Amitriptyline reduces rectal pain related activation of the anterior cingulate cortex in patients with irritable bowel syndrome

  1. V Morgan1,
  2. D Pickens1,
  3. S Gautam2,
  4. R Kessler1,
  5. H Mertz3
  1. 1Department of Radiology and Radiological Sciences, Vanderbilt University, Nashville, Tennessee, USA
  2. 2Department of Biostatistics, Vanderbilt University, Nashville, Tennessee, USA
  3. 3Department of Medicine, and Department of Radiology and Radiological Sciences, Vanderbilt University, Nashville, Tennessee, USA
  1. Correspondence to:
    Dr H Mertz
    Vanderbilt University, St Thomas Hospital, 4230 Harding Rd Ste 309 West, Nashville, TN 37205, USA; hmertzcomcast.net
  • Accepted 14 October 2004
  • Revised 29 August 2004

Abstract

Background and aims: Irritable bowel syndrome (IBS) is a disorder of intestinal hypersensitivity and altered motility, exacerbated by stress. Functional magnetic resonance imaging (fMRI) during painful rectal distension in IBS has demonstrated greater activation of the anterior cingulate cortex (ACC), an area relevant to pain and emotions. Tricyclic antidepressants are effective for IBS. The aim of this study was to determine if low dose amitriptyline reduces ACC activation during painful rectal distension in IBS to confer clinical benefits. Secondary aims were to identify other brain regions altered by amitriptyline, and to determine if reductions in cerebral activation are greater during mental stress.

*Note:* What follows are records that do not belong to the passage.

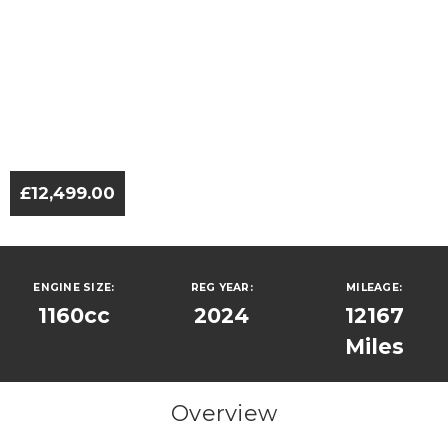
£12,499.00
ENGINE SIZE:
REG YEAR:
MILEAGE:
1160cc
2024
12167
Miles
Overview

Methods: Nineteen women with painful IBS were randomised to amitriptyline 50 mg or placebo for one month and then crossed over to the alternate treatment after washout. Cerebral activation during rectal distension was compared between placebo and amitriptyline groups by fMRI. Distensions were performed alternately during auditory stress and relaxing music.

Results: Rectal pain induced significant activation of the perigenual ACC, right insula, and right prefrontal cortex. Amitriptyline was associated with reduced pain related cerebral activations in the perigenual ACC and the left posterior parietal cortex, but only during stress.

Conclusions: The tricyclic antidepressant amitriptyline reduces brain activation during pain in the perigenual (limbic) anterior cingulated cortex and parietal association cortex. These reductions are only seen during stress. Amitriptyline is likely to work in the central nervous system rather than peripherally to blunt pain and other symptoms exacerbated by stress in IBS.

Footnotes

  • This study was funded by NIH grant R21 DK57047.

  • Conflict of interest: None declared.